▶ WHAT YOU HAVE TO DO
The records below hold pictures; please leave those out and retype the rest exactly.

▶ DATA TO USE
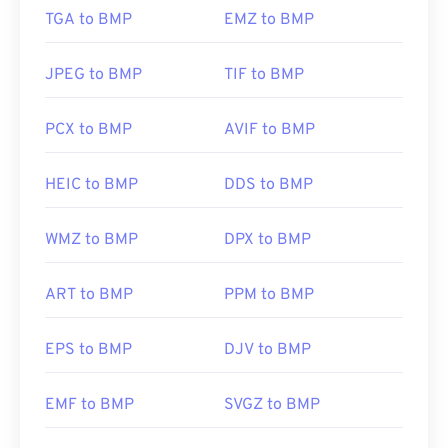
TGA to BMP
EMZ to BMP
JPEG to BMP
TIF to BMP
PCX to BMP
AVIF to BMP
HEIC to BMP
DDS to BMP
WMZ to BMP
DPX to BMP
ART to BMP
PPM to BMP
EPS to BMP
DJV to BMP
EMF to BMP
SVGZ to BMP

▶ TASK RESPONSE
TGA to BMP
EMZ to BMP
JPEG to BMP
TIF to BMP
PCX to BMP
AVIF to BMP
HEIC to BMP
DDS to BMP
WMZ to BMP
DPX to BMP
ART to BMP
PPM to BMP
EPS to BMP
DJV to BMP
EMF to BMP
SVGZ to BMP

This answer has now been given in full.